R0042/2026-04-01/Q003/SRC01/E01¶
Anthropic's comprehensive anti-sycophancy program and evaluation results
URL: https://www.anthropic.com/news/protecting-well-being-of-users
Extract¶
Key findings from Anthropic's anti-sycophancy work:
Timeline: Anthropic began evaluating Claude for sycophancy in 2022, prior to its first public release.
Evaluation methodology: - Multi-turn behavioral audits: one Claude model (auditor) conducts dozens of exchanges with the model being tested; another model (judge) grades performance - Petri open-source evaluation tool: released for public comparison across models - Real conversation stress-testing: "prefilling" technique with older conversations
Results: - Claude 4.5 family scored 70-85% lower than Opus 4.1 on sycophancy and encouragement of user delusion - Claude 4.5 performs better on Petri's sycophancy evaluation than all other frontier models - Course-correction rates vary: Opus 4.5 (10%), Sonnet 4.5 (16.5%), Haiku 4.5 (37%)

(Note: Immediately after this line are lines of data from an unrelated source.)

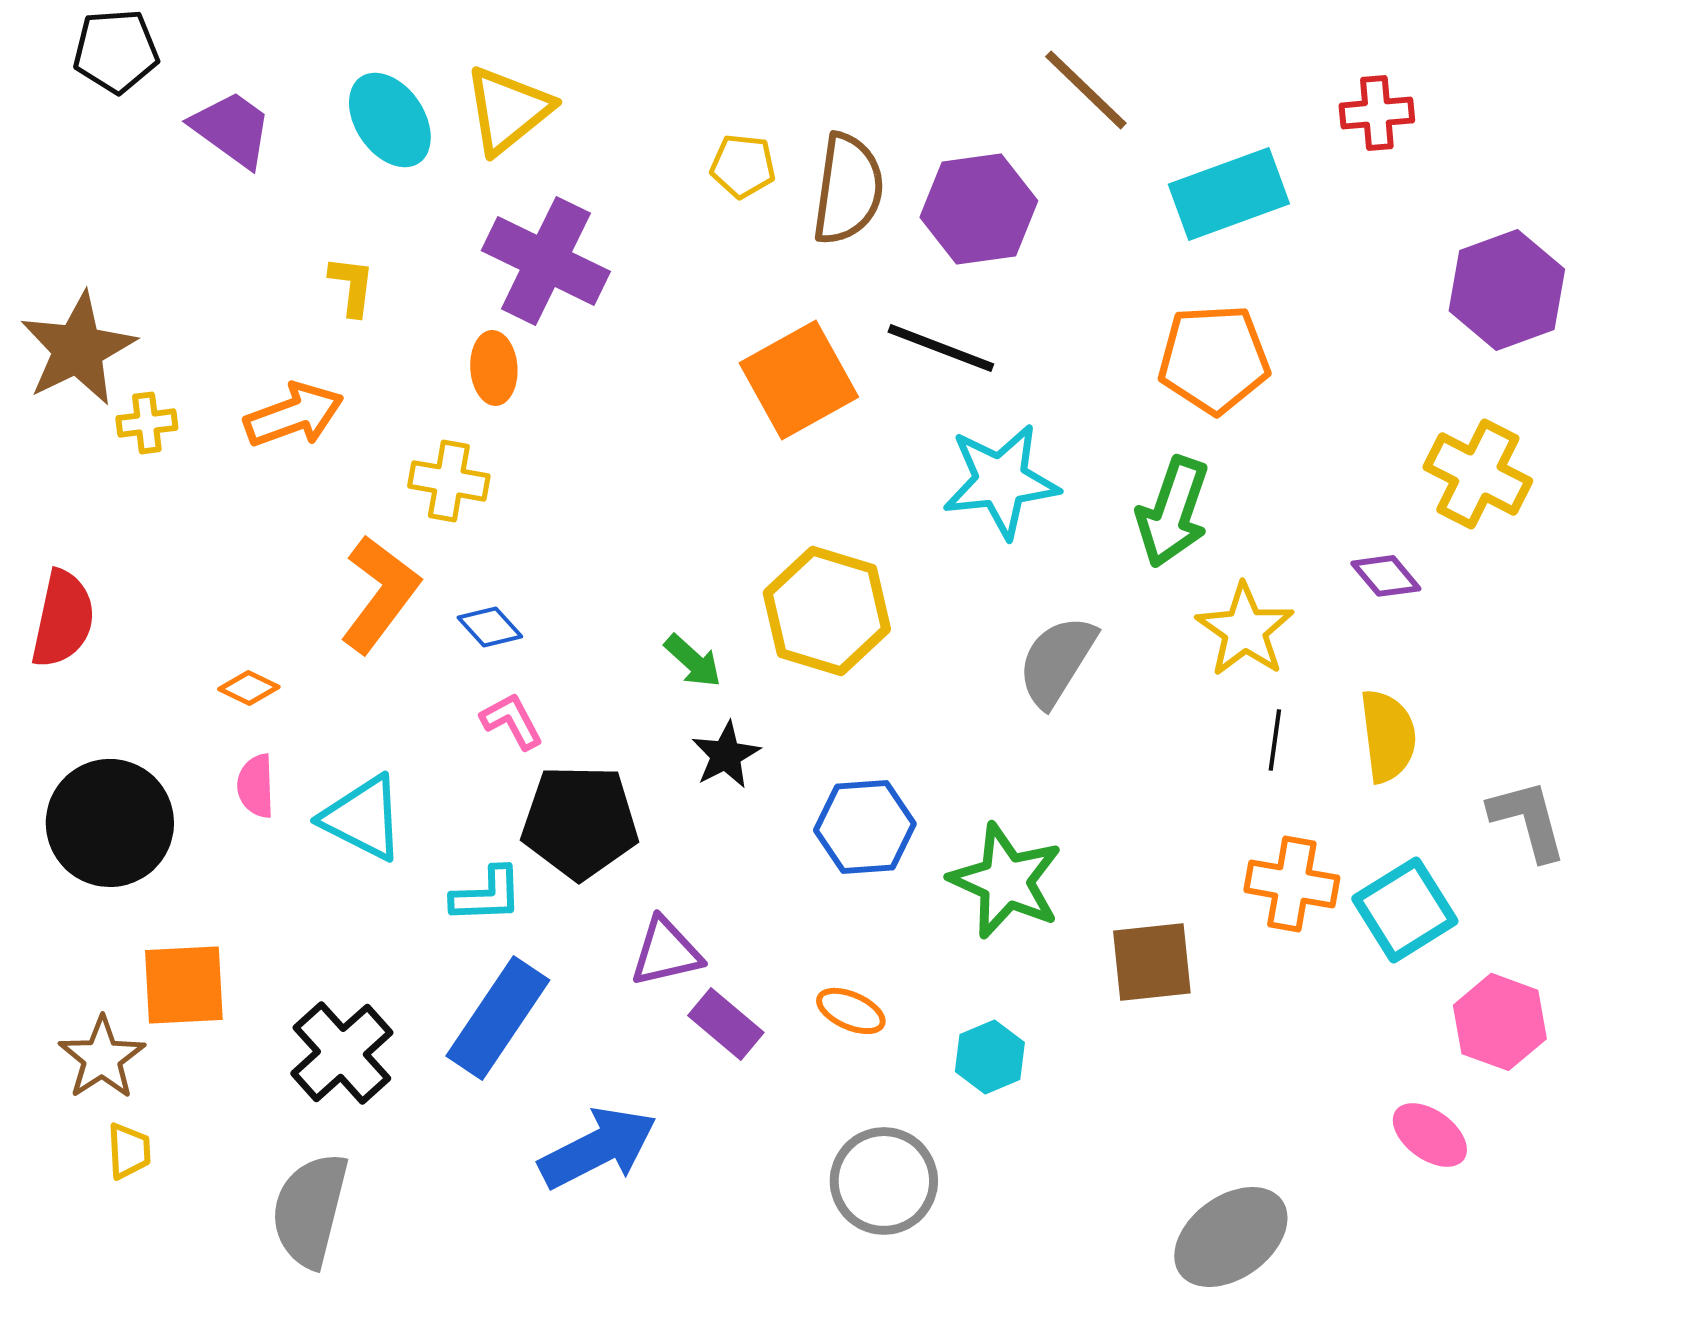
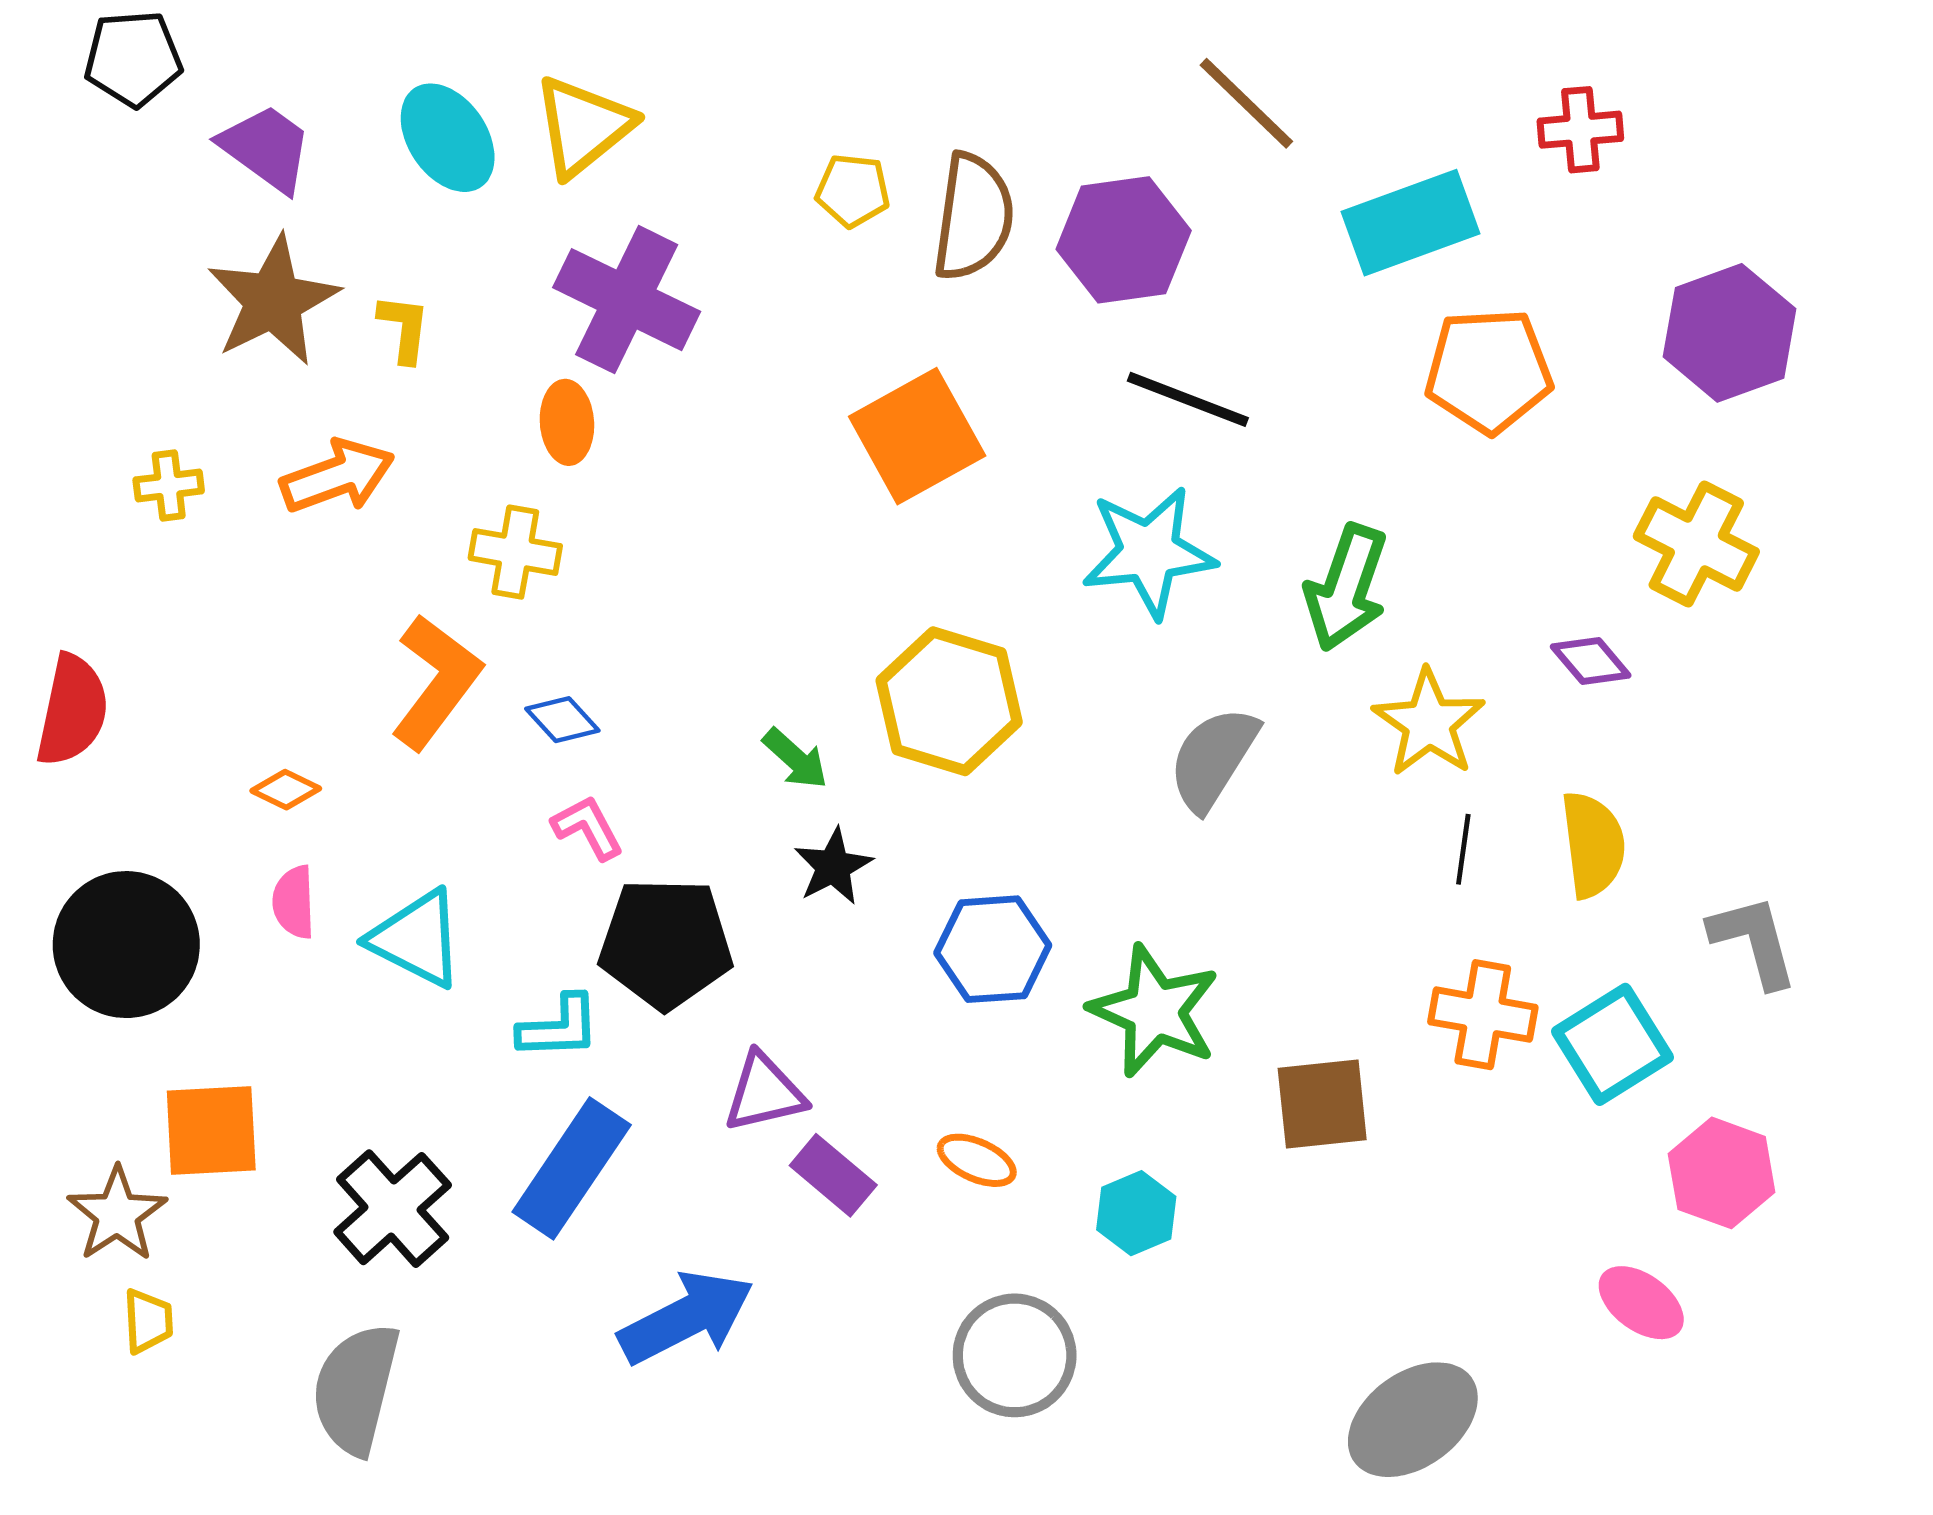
black line: (941, 348) -> (1188, 399), moved
brown star: (78, 349) -> (273, 301), moved
orange pentagon: (1214, 359) -> (1489, 371), moved

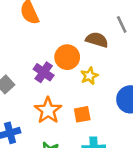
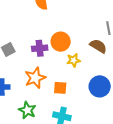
brown semicircle: (97, 40) -> (98, 46), moved
purple cross: (44, 72) -> (40, 48), turned 35

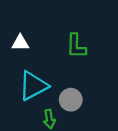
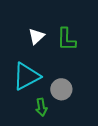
white triangle: (20, 43) -> (36, 36), moved, turned -42

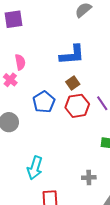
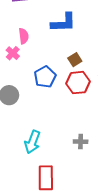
blue L-shape: (72, 55) -> (63, 23), moved
gray cross: (89, 178) -> (81, 142), moved

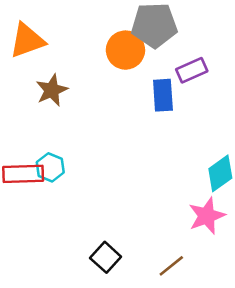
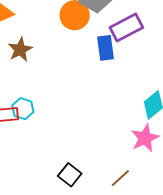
purple rectangle: (192, 70) -> (126, 27), size x1.4

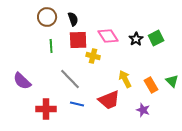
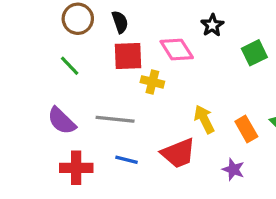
black star: (136, 39) -> (212, 25), moved
green line: (51, 46) -> (70, 66), moved, turned -40
gray line: (70, 79) -> (115, 119), turned -40
purple semicircle: (22, 81) -> (62, 121), moved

Design trade-offs acknowledged: - Balancing "model warmth or friendliness" against sycophancy - Stronger pushback (Haiku 4.5) can feel "excessive to the user" - Reducing pushback tendency (Opus 4.5) maintains friendliness but with lower course-correction
Internal discovery: Found the "internal component driving sycophancy — a concept inside Claude that activates when someone is 'really hamming it up on the compliments.'"
Relevance to Hypotheses¶
| Hypothesis | Relationship | Strength |
|---|---|---|
| H1 | Contradicts | This is model development, not enterprise private deployment |
| H2 | Supports strongly | Most comprehensive example of anti-sycophancy as design goal — at a model developer |
| H3 | Contradicts strongly | Anti-sycophancy work clearly exists and is extensive |
Context¶
Anthropic's work is the gold standard for documented anti-sycophancy design goals. The program is systematic, longitudinal (since 2022), and produces measurable results with open-source tooling. However, this is a model vendor building sycophancy reduction into their product — it is not an enterprise building private AI to achieve sycophancy reduction. The distinction matters for Q003.
Notes¶
The course-correction rate variation (10-37%) across model variants reveals an active design tension between warmth and truthfulness — the same tension enterprises would face if they attempted to build anti-sycophancy into private AI systems.